# How do you guys do fish tacos?



## Catherder (Aug 2, 2008)

Before this year, I've never had any recipes for fish tacos that I liked. I good friend gave me some suggestions and I've tried a couple recipes that I like. I was curious though how you all do it?

The first recipe I did is the one I like the best for my palate. It is as follows.

1 package of fish fillets. (I used bluegills, crappie and white bass)

2. In one bowl, mix one cup of milk and one egg. In the other, mix one cup of flour, 1/2 cup of corn meal, taco seasoning to taste, garlic salt to taste, and pepper to taste. Mix.

3. Dip fillets in egg/milk mixture, the coat in the flour, coating mix.

4. Immediately put in oil and cook fillet.

5. Use corn tortillas and other taco fixings of choice.

The batch I did this way nailed it for my taste. :EAT:

I then tried this recipe. It is the Rubios fish taco recipe.

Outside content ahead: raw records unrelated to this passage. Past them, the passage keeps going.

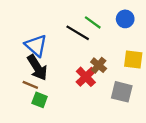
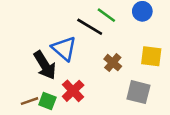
blue triangle: (36, 46) -> (64, 48), moved
red cross: (86, 77) -> (73, 91), moved
brown line: (30, 85) -> (29, 101), moved, turned -42

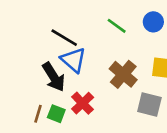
black line: (90, 27) -> (64, 38), moved
brown cross: (113, 63) -> (123, 74), size x1.5
brown line: (29, 101) -> (38, 114), turned -54

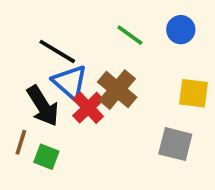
brown cross: (123, 74) -> (117, 90), moved
red cross: (83, 103) -> (88, 108), moved
brown line: (38, 114) -> (21, 142), moved

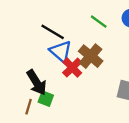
black arrow: (43, 106) -> (37, 83), moved
brown line: (21, 142) -> (29, 107), moved

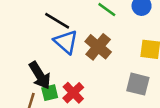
red cross: (72, 68) -> (73, 93), moved
green square: (46, 99) -> (50, 93), turned -35

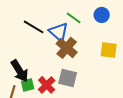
blue triangle: (66, 42) -> (59, 32), moved
gray square: (138, 84) -> (68, 78), moved

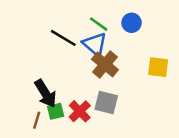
blue circle: (102, 15) -> (132, 23), moved
green line: (74, 18) -> (99, 24), moved

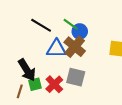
blue circle: (132, 23) -> (80, 31), moved
green line: (99, 24) -> (71, 24), moved
blue triangle: (95, 44) -> (56, 49), moved, turned -40

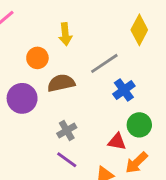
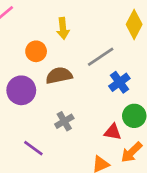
purple line: (67, 160) -> (33, 148), moved

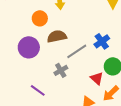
gray line: (101, 57) -> (77, 51), moved
red triangle: (113, 132) -> (97, 78), turned 32

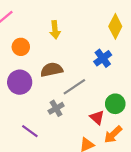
orange circle: (40, 18) -> (21, 47), moved
blue cross: (102, 41) -> (103, 58), moved

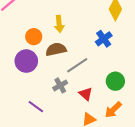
yellow arrow: (55, 30) -> (59, 24), moved
orange circle: (21, 47) -> (34, 37), moved
red triangle: (97, 117) -> (86, 94), moved

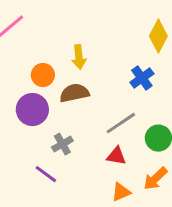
gray line: (77, 65) -> (121, 123), moved
gray cross: (60, 85) -> (62, 144), moved
red triangle: (86, 94) -> (116, 156), turned -32

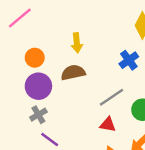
orange circle: (43, 75) -> (35, 58), moved
gray cross: (62, 144) -> (38, 115), moved

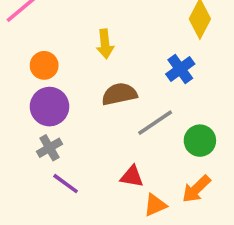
brown semicircle: (73, 73) -> (119, 94), moved
red triangle: (108, 125) -> (132, 176), moved

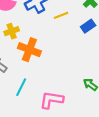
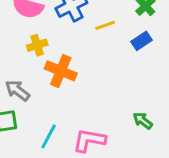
cyan line: (21, 87) -> (49, 136), moved

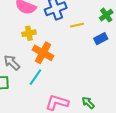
green arrow: (143, 121) -> (88, 103), moved
cyan line: (49, 136) -> (35, 77), moved

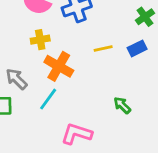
yellow line: (77, 25) -> (103, 48), moved
green arrow: (88, 103) -> (122, 105), moved

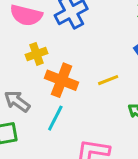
yellow line: (103, 48) -> (108, 80), moved

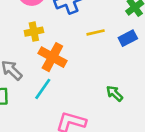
yellow line: (108, 80) -> (96, 32), moved

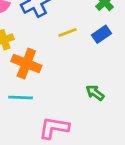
cyan line: (43, 89) -> (21, 98), turned 65

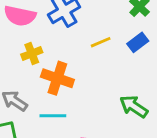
green arrow: (95, 93) -> (134, 106), size x1.4

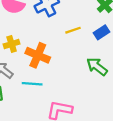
yellow cross: (32, 53) -> (12, 44), moved
green arrow: (134, 106) -> (97, 67), moved

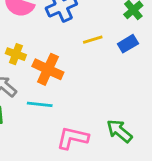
yellow cross: (12, 44) -> (16, 54), turned 35
green arrow: (97, 67) -> (119, 131), moved

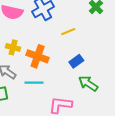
blue rectangle: (128, 44) -> (76, 61), moved
green arrow: (119, 131) -> (88, 83), moved

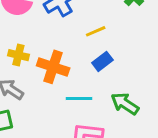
blue rectangle: (76, 61) -> (102, 61), moved
cyan line: (34, 83) -> (79, 99), moved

https://recipeland.com/recipe/v/rubios-fish-tacos-1056

I liked this one too but I underdid the garlic powder and should have probably used garlic salt instead for more punch. Overall, it had a milder flavor. The fillets also soaked up some more grease in the batter than the first one. Nevertheless, it was good too and I might tweak it some next time.


----------



## Steve G (Nov 29, 2016)

I use Yellow tail.

1. Marinade fillets in Bernstein's Italian Restaurant Style dressing.
2. Barbecue fillets under low heat with mesquite wood chips.
3. Salt to taste.
4. Serve in corn tortillas with cabbage and white sauce (Use the Rubios White Sauce recipe), pico-de-gallo and guacamole.

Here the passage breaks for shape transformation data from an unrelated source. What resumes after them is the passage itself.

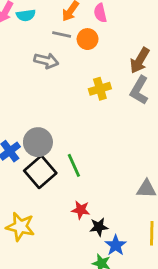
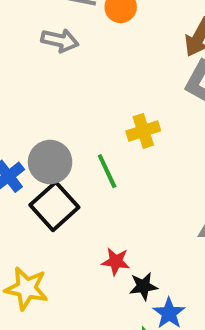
yellow cross: (100, 89) -> (143, 131), moved
green line: (74, 165) -> (107, 171), moved

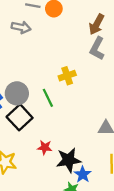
red star: (116, 261) -> (45, 147), moved
black star: (143, 286) -> (69, 160), size x1.6

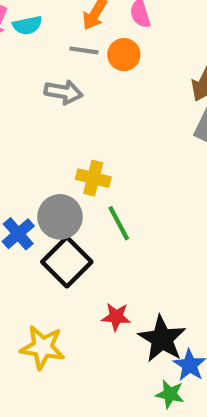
yellow cross: (67, 76) -> (93, 178), moved, turned 35
black star: (69, 160) -> (162, 339), turned -30

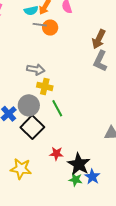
cyan semicircle: (27, 25) -> (31, 11), moved
orange circle: (124, 55) -> (50, 28), moved
gray arrow: (63, 92) -> (36, 69), moved
green star: (170, 394) -> (75, 180), moved

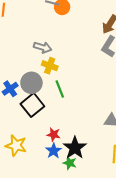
blue star: (92, 177) -> (53, 151), moved

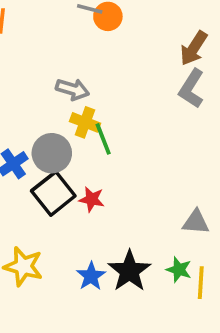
green line: (60, 89) -> (103, 139), moved
red star: (54, 135) -> (92, 199), moved
green star: (70, 163) -> (179, 270), moved

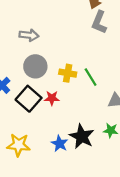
yellow cross: (85, 122) -> (68, 73), moved
green line: (103, 139) -> (91, 77), moved
gray circle: (52, 153) -> (35, 66), moved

Save any leftover fish, and add pepper and mayo for the best ever "tuna"fish sandwich.


----------



## backcountry (May 19, 2016)

I just cook up my fish in a skillet until it starts to fall apart naturally. Then I add butter and whatever seasonings strike me that day (normally a mix of some type of dried chili and cumin). I cook that up until it just starts to get a little crispy and chunky then I deglaze the pan with a little lime juice. Serve with cilantro, sauted onions and salsa.


----------



## MuscleWhitefish (Jan 13, 2015)

A few weeks back, I went to Seattle on a work trip and had an extra day and went bottom fishing. I froze the fish in the hotel room and then flew them home.

Washington Rock Fish

I tried this one http://www.gordon-ramsay-recipes.co...led-fish-tacos-with-spicy-pickled-onions.html and this one https://www.thespruce.com/bobby-flays-fish-tacos-1665016 , but the best recipe I found was when I was a bit lazy and just fried corn tortillas and rock fish and added this https://www.meijer.com/assets/product_images/styles/xlarge/1003855_064144282630_A_400.jpg on top of the tacos.

Simple is sometimes better.


----------



## Kwalk3 (Jun 21, 2012)

http://honest-food.net/fish-tacos-fried-recipe/

My preferred method


----------



## backcountry (May 19, 2016)

Kwalk3 said:


> http://honest-food.net/fish-tacos-fried-recipe/
> 
> My preferred method


A friend of mine turned me onto Hank Shaw's website a few years ago when I had some grouse. I have thoroughly enjoyed his recipes ever since then.

I picked up his cookbook "Buck, Buck, Moose" as a rare impulse buy not too long ago. I don't have any meat in the freezer yet but I hope to have reason to try it this autumn. Worst case its a beautiful book and I have an minor obsession with cookbooks.


----------



## Bax* (Dec 14, 2008)

I think battering and frying the fish kind of takes away from the fish taco experience, but if I were to batter it, then a beer batter would be great. But my recipe would still work if you did batter it:

-Fresh made tortillas (you can buy uncooked tortillas and cook them on a griddle at home).
-Grilled fish of your choice with a Mexican dry-rub seasoning (lots of different recipes out there, so just pick what sounds good).
-Fresh cilantro
-Creamy tomatillo sauce - http://www.the-girl-who-ate-everything.com/2012/05/cafe-rios-creamy-tomatillo-dressing.html
-Shredded cabbage and carrots (slaw without the sauce essentially)
-Wedge of lime to squeeze on top


----------



## Kwalk3 (Jun 21, 2012)

backcountry said:


> A friend of mine turned me onto Hank Shaw's website a few years ago when I had some grouse. I have thoroughly enjoyed his recipes ever since then.
> 
> I picked up his cookbook "Buck, Buck, Moose" as a rare impulse buy not too long ago. I don't have any meat in the freezer yet but I hope to have reason to try it this autumn. Worst case its a beautiful book and I have an minor obsession with cookbooks.


"Buck, Buck, Moose" is great. It is a beautiful cookbook and I share a similar obsession. Hank's recipes are generally simple, yet approachable. His website similarly contains some awesome recipes for a wide variety of wild game. I used a recipe from his website for some Jackrabbit in February and I was pleasantly surprised.

If you find yourself around Salt Lake in the near future, let me know and I'd be more than happy to send you with a few elk steaks to try out a few recipes.


----------